From the vertical point of view of the individual, when the patient looks at herself from above, the normal, beautiful breast is between two vertical lines: the vertical lateral breast line (VLBL) and the vertical medial breast line (VMBL). The former coincides with the anterior axillary line; the latter is situated 1 to 2 cm laterally to the middle line of the sternum (Fig. 12.4A, B).

## Diagnosis of Breast Shapes and Volume Alterations

According to the frontal, lateral and vertical views (base and cone projection without ptosis), it is possible to observe the various shapes of the breast and to classify hypomastias and hypertrophies (Fig. 12.5A, B).

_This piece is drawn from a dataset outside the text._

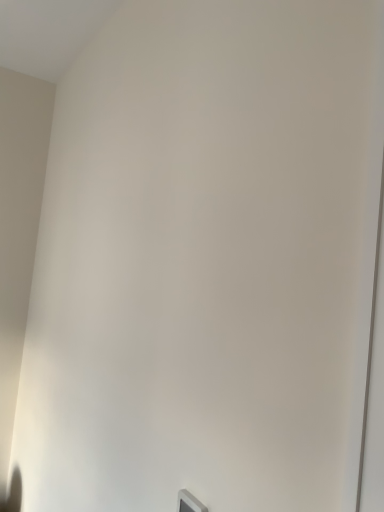 Measure the distance between point (x=189, y=502) and camera.

Point (x=189, y=502) is 85.80 centimeters away from camera.

Identify the location of white plastic light switch at lower right. This screenshot has width=384, height=512. (189, 502).

Describe the element at coordinates (189, 502) in the screenshot. I see `white plastic light switch at lower right` at that location.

Group I: The breast is normal (normomastia). Base, profile and projection fall within the golden ovoid, golden triangle and golden cone, respectively. They fit within the two horizontal lines (HHBL and LHBL) and the two vertical lines (VMBL and VLBL) previously referred to. This is the control group described in “earlier”. The characteristics of Group I are the same for both hypomastia and hypertrophy classifications.

Group II hypomastia: The diameter of the breast base is normal or widened, but without an ideal projection. There is insufficient volume.

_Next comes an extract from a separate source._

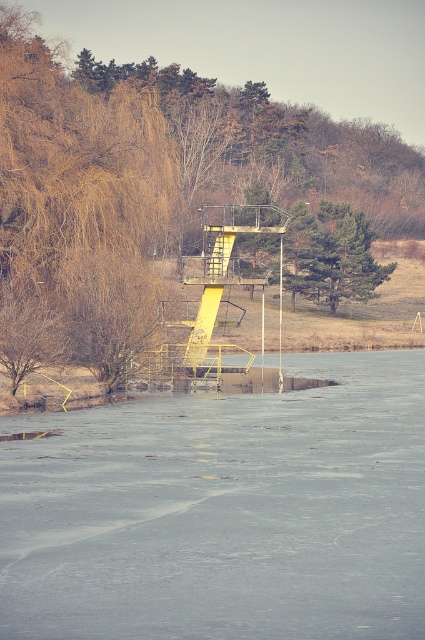 You are standing at the diving platform and looking towards the frozen lake. There are two points marked on the ice surface. The first point is at coordinates point (53, 548) and the second point is at point (323, 200). Which point is closer to you?

Point (53, 548) is in front of point (323, 200), so it is closer to you.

Group III hypomastia: This is the opposite of Group II. The projection of the cone is normal or augmented and the diameter of the base is reduced. There is insufficient volume.

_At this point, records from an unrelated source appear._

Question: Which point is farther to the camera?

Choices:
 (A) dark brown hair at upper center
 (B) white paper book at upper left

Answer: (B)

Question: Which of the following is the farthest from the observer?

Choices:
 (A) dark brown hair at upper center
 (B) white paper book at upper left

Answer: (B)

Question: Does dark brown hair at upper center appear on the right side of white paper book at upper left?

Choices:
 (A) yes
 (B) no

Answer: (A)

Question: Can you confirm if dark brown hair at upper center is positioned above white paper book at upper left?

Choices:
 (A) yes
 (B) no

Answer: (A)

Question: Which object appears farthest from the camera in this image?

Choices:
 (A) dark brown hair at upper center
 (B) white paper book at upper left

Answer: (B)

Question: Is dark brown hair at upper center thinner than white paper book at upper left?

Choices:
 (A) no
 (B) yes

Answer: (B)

Group IV hypomastia: The projection of the cone and its base are diminished or absent. There is insufficient volume. Amastias are included in this group.

Group II hypertrophy: The diameter of the base is widened and the projection is normal. Excess volume is on the increase of the diameter of the base.

Group III hypertrophy: It is the opposite of Group II, the projection of the cone is increased and the base diameter is normal or reduced compared to Group I. The excess volume is in the projection.

Group IV hypertrophies: This is the sum of both Groups I and III, the volume in excess is on the base enlargement and in the projection of the mammary cone.

### Flaccidity (Ptosis)

The anteroposterior growth projects the breast into space and subjects it to gravitational forces; progressively the breast falls, except at point I of the inframammary sulcus. This ptosis starts after puberty and continues throughout life (Fig. 12.6).

In lateral view: the thorax is considered to be a vertical plane and the breasts are placed on it. If we observe no ptosis, it is like the initial description, above plane A with no ptosis. The falling breast (where planes A and M coincide) still has no mammary ptosis is still zero (on the breast borderline). The superior upper pole is partially emptied. As the ptosis continues, plane M will exceed down the plane A. Ptosis is installed (Fig. 12.7A).